### LISTED ENTRIES
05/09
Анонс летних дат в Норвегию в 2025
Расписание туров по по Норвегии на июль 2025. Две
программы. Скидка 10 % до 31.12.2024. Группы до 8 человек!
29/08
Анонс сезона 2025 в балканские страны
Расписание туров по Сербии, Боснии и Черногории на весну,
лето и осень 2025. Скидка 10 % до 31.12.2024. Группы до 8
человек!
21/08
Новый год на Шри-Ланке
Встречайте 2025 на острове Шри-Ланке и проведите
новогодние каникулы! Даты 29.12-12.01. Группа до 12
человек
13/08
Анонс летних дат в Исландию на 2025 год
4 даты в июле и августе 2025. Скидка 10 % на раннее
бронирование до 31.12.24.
######
* TO DO *
Give back every entry, word for word.

* RESULT FOR THIS TASK *
05/09
Анонс летних дат в Норвегию в 2025
Расписание туров по по Норвегии на июль 2025. Две
программы. Скидка 10 % до 31.12.2024. Группы до 8 человек!
29/08
Анонс сезона 2025 в балканские страны
Расписание туров по Сербии, Боснии и Черногории на весну,
лето и осень 2025. Скидка 10 % до 31.12.2024. Группы до 8
человек!
21/08
Новый год на Шри-Ланке
Встречайте 2025 на острове Шри-Ланке и проведите
новогодние каникулы! Даты 29.12-12.01. Группа до 12
человек
13/08
Анонс летних дат в Исландию на 2025 год
4 даты в июле и августе 2025. Скидка 10 % на раннее
бронирование до 31.12.24.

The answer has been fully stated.